Mr. West continued, “Today is a milestone for ANG as we become a truly national company. Our passion for growth results from our belief that CNG can make a serious difference for fleets in all corners of America.”
Anchor tenants of the newly acquired stations include some of the nation’s largest fleets such as Anheuser-Busch, Frito-Lay, Swift Transportation, Central Freight Lines, and many others. The  stations are designed for medium and heavy-duty vehicles, but are also open to other fleets and members of the general public who drive natural gas-powered vehicles. Each station has between four and seven fueling lanes and either three or four compressors, guaranteeing consistent capacity and fuel pressure.
Through the transaction, ANG also acquired a new state-of-the-art mobile fueling station.

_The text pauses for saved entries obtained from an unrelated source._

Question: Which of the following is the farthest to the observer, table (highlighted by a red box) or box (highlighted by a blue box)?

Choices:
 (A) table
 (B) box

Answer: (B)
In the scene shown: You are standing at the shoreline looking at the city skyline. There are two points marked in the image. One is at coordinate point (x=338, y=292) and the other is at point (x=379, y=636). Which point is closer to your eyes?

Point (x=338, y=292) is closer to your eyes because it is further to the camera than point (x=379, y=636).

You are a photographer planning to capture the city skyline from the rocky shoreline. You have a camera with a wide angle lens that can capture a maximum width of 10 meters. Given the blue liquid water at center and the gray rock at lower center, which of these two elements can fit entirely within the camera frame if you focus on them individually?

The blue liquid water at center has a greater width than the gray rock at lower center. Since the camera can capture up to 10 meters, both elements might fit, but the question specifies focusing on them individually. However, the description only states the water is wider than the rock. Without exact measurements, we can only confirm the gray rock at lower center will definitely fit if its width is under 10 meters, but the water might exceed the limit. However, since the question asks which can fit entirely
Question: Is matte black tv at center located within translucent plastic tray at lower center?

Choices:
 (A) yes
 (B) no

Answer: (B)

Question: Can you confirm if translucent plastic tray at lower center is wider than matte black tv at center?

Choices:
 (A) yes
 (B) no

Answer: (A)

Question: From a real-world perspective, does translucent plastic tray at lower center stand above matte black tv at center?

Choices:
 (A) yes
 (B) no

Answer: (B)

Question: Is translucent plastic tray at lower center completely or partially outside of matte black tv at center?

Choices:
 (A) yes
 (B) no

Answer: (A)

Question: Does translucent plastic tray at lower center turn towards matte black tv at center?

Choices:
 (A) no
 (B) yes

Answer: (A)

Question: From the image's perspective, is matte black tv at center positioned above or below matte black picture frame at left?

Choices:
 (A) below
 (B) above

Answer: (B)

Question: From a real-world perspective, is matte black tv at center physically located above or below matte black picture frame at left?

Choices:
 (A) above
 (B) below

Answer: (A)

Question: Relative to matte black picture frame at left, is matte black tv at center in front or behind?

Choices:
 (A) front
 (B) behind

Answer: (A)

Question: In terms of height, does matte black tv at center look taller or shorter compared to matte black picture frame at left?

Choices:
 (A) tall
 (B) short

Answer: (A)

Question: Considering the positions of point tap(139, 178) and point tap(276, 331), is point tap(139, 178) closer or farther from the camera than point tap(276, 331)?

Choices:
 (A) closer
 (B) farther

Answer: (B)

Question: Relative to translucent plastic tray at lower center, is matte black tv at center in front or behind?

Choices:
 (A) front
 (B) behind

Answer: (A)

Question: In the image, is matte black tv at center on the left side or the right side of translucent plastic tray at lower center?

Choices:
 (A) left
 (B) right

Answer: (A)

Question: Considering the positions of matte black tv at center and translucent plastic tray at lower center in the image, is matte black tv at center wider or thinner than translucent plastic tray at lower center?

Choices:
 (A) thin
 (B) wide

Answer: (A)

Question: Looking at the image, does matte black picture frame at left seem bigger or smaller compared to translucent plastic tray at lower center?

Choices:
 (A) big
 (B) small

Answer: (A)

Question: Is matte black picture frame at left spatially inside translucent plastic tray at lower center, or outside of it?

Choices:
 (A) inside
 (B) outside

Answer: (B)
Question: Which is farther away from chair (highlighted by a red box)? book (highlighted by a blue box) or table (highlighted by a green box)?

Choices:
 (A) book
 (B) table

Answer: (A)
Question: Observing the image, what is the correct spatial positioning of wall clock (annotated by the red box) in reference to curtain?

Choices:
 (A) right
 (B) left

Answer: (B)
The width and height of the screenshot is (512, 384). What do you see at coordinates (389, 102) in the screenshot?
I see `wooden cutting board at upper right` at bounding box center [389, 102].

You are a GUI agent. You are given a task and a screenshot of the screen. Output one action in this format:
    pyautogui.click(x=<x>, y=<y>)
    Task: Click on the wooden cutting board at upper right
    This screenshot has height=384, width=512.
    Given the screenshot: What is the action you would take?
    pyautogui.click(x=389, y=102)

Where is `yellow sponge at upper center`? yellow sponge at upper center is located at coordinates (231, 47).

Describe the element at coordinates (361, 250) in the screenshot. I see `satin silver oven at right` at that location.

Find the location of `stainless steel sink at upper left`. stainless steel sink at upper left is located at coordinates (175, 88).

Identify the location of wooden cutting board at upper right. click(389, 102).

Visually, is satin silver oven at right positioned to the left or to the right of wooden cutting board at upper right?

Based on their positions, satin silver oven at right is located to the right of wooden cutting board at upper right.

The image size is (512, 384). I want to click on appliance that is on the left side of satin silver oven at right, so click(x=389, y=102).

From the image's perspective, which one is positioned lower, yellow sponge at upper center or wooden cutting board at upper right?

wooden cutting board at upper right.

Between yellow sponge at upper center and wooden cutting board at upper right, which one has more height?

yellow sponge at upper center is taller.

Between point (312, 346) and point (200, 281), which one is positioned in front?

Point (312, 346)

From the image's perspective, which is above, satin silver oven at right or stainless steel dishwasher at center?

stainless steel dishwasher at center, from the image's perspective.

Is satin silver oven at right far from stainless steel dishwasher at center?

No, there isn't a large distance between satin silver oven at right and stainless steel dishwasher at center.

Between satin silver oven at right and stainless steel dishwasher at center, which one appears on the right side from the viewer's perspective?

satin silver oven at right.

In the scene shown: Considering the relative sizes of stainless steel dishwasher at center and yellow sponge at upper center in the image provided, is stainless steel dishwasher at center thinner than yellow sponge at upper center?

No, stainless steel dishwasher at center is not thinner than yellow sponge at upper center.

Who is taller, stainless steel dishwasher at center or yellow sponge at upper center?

The powerful, self-contained system can be mounted to a trailer and transported wherever a client needs for temporary fueling or backup redundancy.
Service at all stations will continue uninterrupted throughout the ownership transition. ANG will oversee operations with state-of-the-art 24-hour monitoring platforms and an expert “on-call” maintenance team.
Natural gas is the cleanest burning alternative fuel available that has the power to run heavy-duty vehicles. It is also quieter, safer, less expensive and abundant in America. Vehicles that run on natural gas generally emit 13 to 21 percent fewer greenhouse gas emissions than vehicles that run on gasoline.
Those looking to learn more about ANG are encouraged to visit its website, http://www.americannaturalgas.com, or call 866-264-6220 with questions.
About American Natural Gas, LLC
At American Natural Gas (ANG) the future is within reach and we can bring you closer. Through our growing network of Compressed Natural Gas (CNG) stations for the transportation industry, we’re delivering opportunity to fleets across the country. Our team of highly-trained strategists, designers and operations professionals is changing perspectives and increasing potential as we improve the CNG experience and move the alternative fuel industry forward. ANG is a portfolio company within HC2 Holdings, Inc. (NYSE MKT: HCHC). To learn more, visit http://www.americannaturalgas.com.
Cautionary Statement Regarding Forward-Looking Statements
Safe Harbor Statement Under the Private Securities Litigation Reform Act of 1995: This release contains, and certain oral statements made by our representatives from time to time may contain, forward-looking statements. Generally, forward-looking statements include information describing actions, events, results, strategies and expectations and are generally identifiable by use of the words "believes," "expects," "intends," "anticipates," "plans," "seeks," "estimates," "projects," "may," "will," "could," "might," or "continues" or similar expressions. The forward-looking statements in this press release include without limitation statements regarding the beliefs and assumptions of ANG's management. The Company believes these judgments are reasonable, but you should understand that these statements are not guarantees of performance or results, and the Company's actual results could differ materially from those expressed or implied in the forward-looking statements due to a variety of important factors, both positive and negative. Such important factors include, without limitation, issues related to our ability to realize efficiencies, cost savings, income and margin improvements, growth, economies of scale and other anticipated benefits of strategic transactions; and difficulties related to the integration of financial reporting of acquired or target businesses; effects of litigation, indemnification claims, and other contingent liabilities.